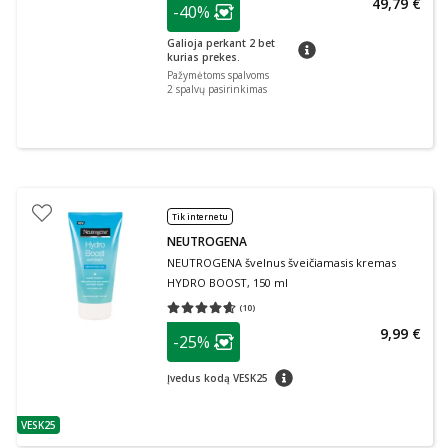
patarimas
49,79 €
-40%
Lojalumo klubo narių nuolaida
:
Galioja perkant 2 bet
patarimas
kurias prekes.
Pažymėtoms spalvoms
2
spalvų pasirinkimas
Tik internetu
NEUTROGENA
NEUTROGENA švelnus šveičiamasis kremas
HYDRO BOOST, 150 ml
(
10
)
Vidutinis įvertinimas 4.60
Įvertinimų skaičius 10
patarimas
9,99 €
-25%
Lojalumo klubo narių nuolaida
:
patarimas
Įvedus kodą VESK25
VESK25
patarimas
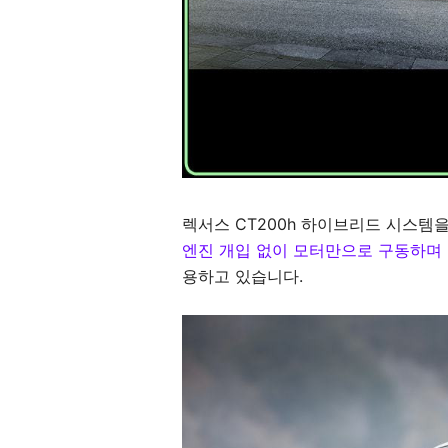
렉서스 CT200h 하이브리드 시스템
엔진 개입 없이 모터만으로 구동하며
용하고 있습니다.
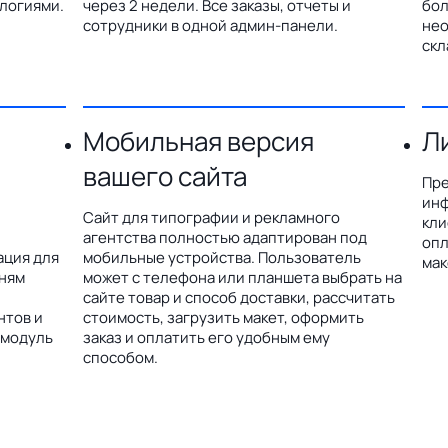
логиями.
через 2 недели. Все заказы, отчеты и
бол
сотрудники в одной админ-панели.
нео
скл
Мобильная версия
Л
вашего сайта
Пре
инф
Сайт для типографии и рекламного
кли
агентства полностью адаптирован под
опл
ация для
мобильные устройства. Пользователь
мак
дням
может с телефона или планшета выбрать на
сайте товар и способ доставки, рассчитать
нтов и
стоимость, загрузить макет, оформить
 модуль
заказ и оплатить его удобным ему
способом.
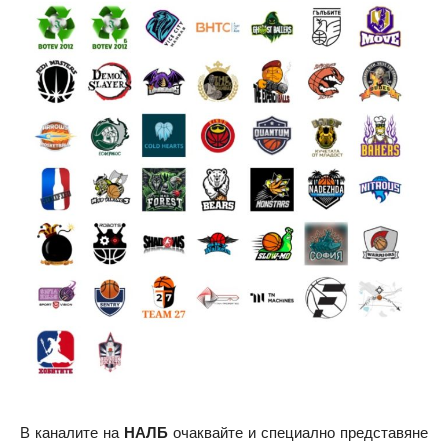
В каналите на
НАЛБ
очаквайте и специално представяне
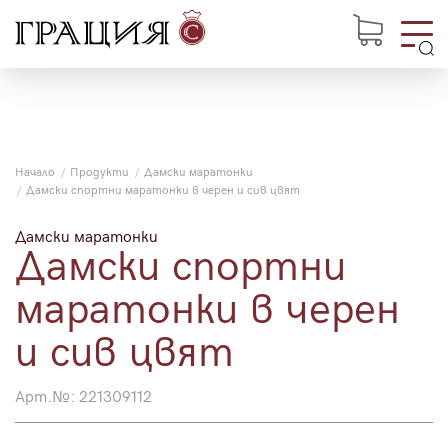
Начало
Продукти
Дамски маратонки
Дамски спортни маратонки в черен и сив цвят
Дамски маратонки
Дамски спортни
маратонки в черен
и сив цвят
Арт.№:
221309112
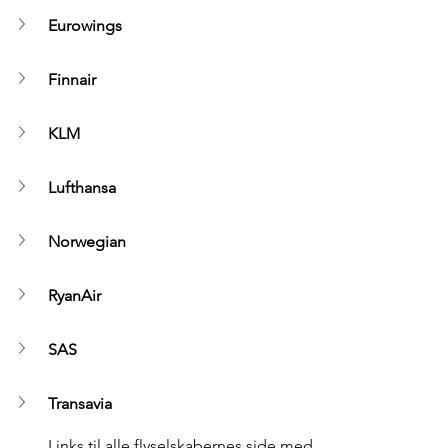
Eurowings
Finnair
KLM
Lufthansa
Norwegian
RyanAir
SAS
Transavia
Links til alle flyselskabernes side med 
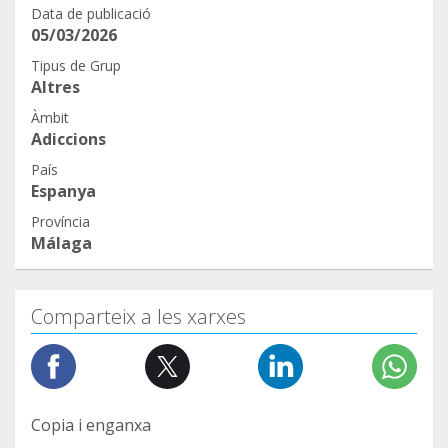
Data de publicació
05/03/2026
Tipus de Grup
Altres
Àmbit
Adiccions
País
Espanya
Província
Málaga
Comparteix a les xarxes
Copia i enganxa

- _WHAT IS REQUIRED_
If a line in the material above contains the word "цвят", copy it.

- _TASK SOLUTION_
Дамски спортни маратонки в черен и сив цвят
и сив цвят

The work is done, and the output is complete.